Archive: INNENaussenINNEN/ the non-digital virtual space


Opening 19 09 2013
Perception and the sensing of the forms of our environment are experiencing new digital values. The analogue space is markedly diffusing and changing. In 1980 at the Linz Design Forum, Lucius Burckhardt was already postulating that “design is invisible”. With the essay of the same name he was the source of inspiration for the term “social design”. “Reduction”, “density”, “pause” symbolise a current societal development. The exhibition addresses the incorporation of social fields, regional forms of action and local optimums in the drafting and design process and focuses its attention on the “analogue inner space” and the human body as a precise instrument for the perception of surrounding information spaces.
The structural design of our environment likewise increasingly defines itself through the usually digitally shaped “non-real” values. It therefore seems all the more important to us, alongside the “analogue inner space”, to direct the invisible materials of architecture and its effects on the sensory and sensitive set of perception instruments of “sensation” (in contrast to the mental space of the “conceived”).
Since the turn of the 19th/20th century, architecture in Austria has been closely linked to the design of the interior. At the same time, the psychic interior was also discovered by Sigmund Freud, a discovery that provided an intense impulse to restructure and to create literary, artistic and philosophical inner worlds anew.
“The sign that a building arises from a genuine feel for architecture is that it makes no impression as a two-dimensional representation. . . . a true building makes no impression as a picture reduced to two dimensions.” Adolf Loos, Architecture, 1910.
Many architects of the last century developed their works on the basis of interiors and only afterwards built “real” buildings. Many “interior spaces” later became icons of their work.

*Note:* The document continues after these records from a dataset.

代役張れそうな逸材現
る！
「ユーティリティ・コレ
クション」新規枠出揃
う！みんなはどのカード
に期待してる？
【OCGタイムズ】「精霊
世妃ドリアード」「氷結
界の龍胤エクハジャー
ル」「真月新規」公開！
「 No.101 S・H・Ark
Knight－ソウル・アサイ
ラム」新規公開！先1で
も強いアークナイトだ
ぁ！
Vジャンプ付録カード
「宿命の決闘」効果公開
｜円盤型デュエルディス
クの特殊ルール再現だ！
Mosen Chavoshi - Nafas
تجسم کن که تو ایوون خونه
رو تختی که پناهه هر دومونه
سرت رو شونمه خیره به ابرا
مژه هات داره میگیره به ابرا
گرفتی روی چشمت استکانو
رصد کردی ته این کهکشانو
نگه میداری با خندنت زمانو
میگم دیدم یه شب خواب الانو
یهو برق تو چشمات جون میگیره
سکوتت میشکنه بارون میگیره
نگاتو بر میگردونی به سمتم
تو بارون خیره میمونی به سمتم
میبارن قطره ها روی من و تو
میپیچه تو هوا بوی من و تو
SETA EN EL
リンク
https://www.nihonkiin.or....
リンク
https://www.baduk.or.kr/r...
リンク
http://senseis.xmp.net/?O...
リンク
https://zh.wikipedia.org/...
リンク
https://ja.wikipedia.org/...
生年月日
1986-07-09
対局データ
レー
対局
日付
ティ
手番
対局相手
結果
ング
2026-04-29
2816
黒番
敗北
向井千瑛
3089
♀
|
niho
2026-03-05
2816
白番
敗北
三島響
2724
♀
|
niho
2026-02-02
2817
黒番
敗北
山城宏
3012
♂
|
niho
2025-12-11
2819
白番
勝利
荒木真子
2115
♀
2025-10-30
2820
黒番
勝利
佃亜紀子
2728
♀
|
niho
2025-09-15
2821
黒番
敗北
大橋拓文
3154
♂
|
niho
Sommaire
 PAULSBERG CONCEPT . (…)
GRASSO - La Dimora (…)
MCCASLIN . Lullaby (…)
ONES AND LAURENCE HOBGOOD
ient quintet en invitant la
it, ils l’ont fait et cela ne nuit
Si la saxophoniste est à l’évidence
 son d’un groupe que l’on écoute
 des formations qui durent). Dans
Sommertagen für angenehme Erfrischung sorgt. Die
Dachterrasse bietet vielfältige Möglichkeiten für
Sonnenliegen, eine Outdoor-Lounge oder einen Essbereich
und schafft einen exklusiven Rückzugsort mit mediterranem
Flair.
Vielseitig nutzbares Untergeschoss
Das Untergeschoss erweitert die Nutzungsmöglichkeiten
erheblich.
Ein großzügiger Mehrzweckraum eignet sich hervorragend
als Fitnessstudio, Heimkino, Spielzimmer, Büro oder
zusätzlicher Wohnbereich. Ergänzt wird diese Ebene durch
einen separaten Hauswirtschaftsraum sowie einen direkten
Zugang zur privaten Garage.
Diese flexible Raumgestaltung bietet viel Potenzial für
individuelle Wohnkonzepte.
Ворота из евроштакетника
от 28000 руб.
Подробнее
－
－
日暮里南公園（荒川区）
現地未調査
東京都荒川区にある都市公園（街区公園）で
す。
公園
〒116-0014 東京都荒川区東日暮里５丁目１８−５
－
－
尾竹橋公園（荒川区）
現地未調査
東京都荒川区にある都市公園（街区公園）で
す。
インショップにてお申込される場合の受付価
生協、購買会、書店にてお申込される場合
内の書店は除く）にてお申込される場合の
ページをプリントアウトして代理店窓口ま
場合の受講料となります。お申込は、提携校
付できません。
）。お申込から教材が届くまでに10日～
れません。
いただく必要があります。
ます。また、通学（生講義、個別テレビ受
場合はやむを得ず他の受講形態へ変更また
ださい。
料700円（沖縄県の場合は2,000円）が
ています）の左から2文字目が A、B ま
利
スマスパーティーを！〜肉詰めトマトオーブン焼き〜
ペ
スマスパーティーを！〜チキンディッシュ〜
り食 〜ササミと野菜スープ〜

Adolf Loos – Café Museum / 1899
Anton Plischke – flat for Lucie Rie, Vienna / 1928
Hans Hollein – Retti Candle Shop / 1965
Hermann Czech – Kleines Café / 1970
Coop Himmelb(l)au – ReissBar / 1977
RichterGerngross – Kiang / 1982

With the positions presented the exhibition invites people also theoretically to explore the invisible materials of design. Companions, for example, would be: Ernst Mach, Analysis of Sensations; Gottfried Wilhelm Leibniz, Compossibility; Alain de Botton Atheism 2.0; Lucius Burckhardt, Design is Invisible; Leopold Kohr, Small is Beautiful.
“Architecture is taking new paths: away from the shrill facades towards a search for reduction, renewal, depth, content. The new architecture develops as an “inside” and produces a bulge on the surface, not the other way round.” From a discussion with Sabine Oppolzer (Ö1 Austrian radio).